The Spectral Theory of LLM Understanding: When Can We Trust a Language Model?
Abstract
Large language models are deployed in medicine, law, education, and critical infrastructure — yet we cannot mathematically characterize when their outputs are trustworthy. We present a spectral framework that answers three fundamental questions about LLM internals: (1) When is the output grounded? We define a grounding ratio \(G = n \cdot a_{\max}\) from the attention matrix's spectral properties and prove \(G \geq 1 + \gamma\) for doubly stochastic attention, where \(\gamma\) is the spectral gap — the same quantity that controls token convergence. (2) When does the model hallucinate? We define the capacity mismatch \(M = (r_{\text{eff}} - d_{\text{ctx}}) / r_{\text{eff}}\) as the fraction of attention capacity exceeding the context's intrinsic dimension, and prove it is monotonically increasing in effective rank and decreasing in context richness. (3) When is a layer interpretable? We prove that the number of spectral components needed to decompose a layer's computation is \(N^ = \log(1/\varepsilon) / \log \rho\), establishing a phase transition: for \(\rho \geq \rho^\), features are monosemantic (one neuron per feature); below \(\rho^*\), features superpose and interpretation requires exponentially more effort.

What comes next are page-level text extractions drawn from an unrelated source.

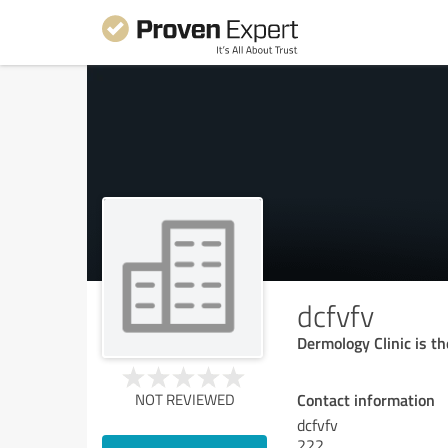
dcfvfv
Dermology Clinic is t
Contact information
NOT REVIEWED
dcfvfv
222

All 56 narrative theorems are machine-verified with zero sorry statements; two structural facts (log positivity for \(\rho > 1\)) are trusted by the kernel. Beyond the spectral characterization, we define — motivated by Markov chain perturbation theory (Cho & Meyer, 2001) — a single scalar metric, the Perturbation Resilience Index: \(\text{PRI} = \gamma \cdot (1 - 1/G)\), where \(\gamma \in [0, 1]\) is the spectral gap (defined as \(\gamma = 1 - |\lambda_2|\), with \(\lambda_2\) the subdominant eigenvalue in modulus) and \(G\) the grounding ratio. We prove PRI \(\in [0, 1)\), monotone in both quantities, zero for uniform attention or zero spectral gap, and that the complementary Structural Risk \(\text{SR} = 1 - \text{PRI}\) provides a single-number measure of attention-structure vulnerability. (Empirical validation on GPT-2: the perturbation bound holds in 99.3% of 10,368 measurements, and SR correlates with attention instability at \(r = 0.52\), \(p < 10^{-100}\). Calibration from attention stability to output correctness on frontier models is future work.) The framework extends to multi-head composition, layer propagation, training dynamics (including grokking as an interpretability phase transition), information-theoretic bounds, and spectral concept decomposition.
One-sentence summary: We define and formally verify a single metric — the Perturbation Resilience Index — that quantifies LLM output reliability through the spectral gap and grounding ratio of the attention matrix.
Novelty
A single coherent spectral/Markov-chain style vocabulary (grounding ratio, capacity mismatch, PRI) that ties attention concentration, an effective-rank-based hallucination proxy, and a log-threshold interpretability story to the same spectral-gap quantity, packaged with a claimed machine-checked proof layer.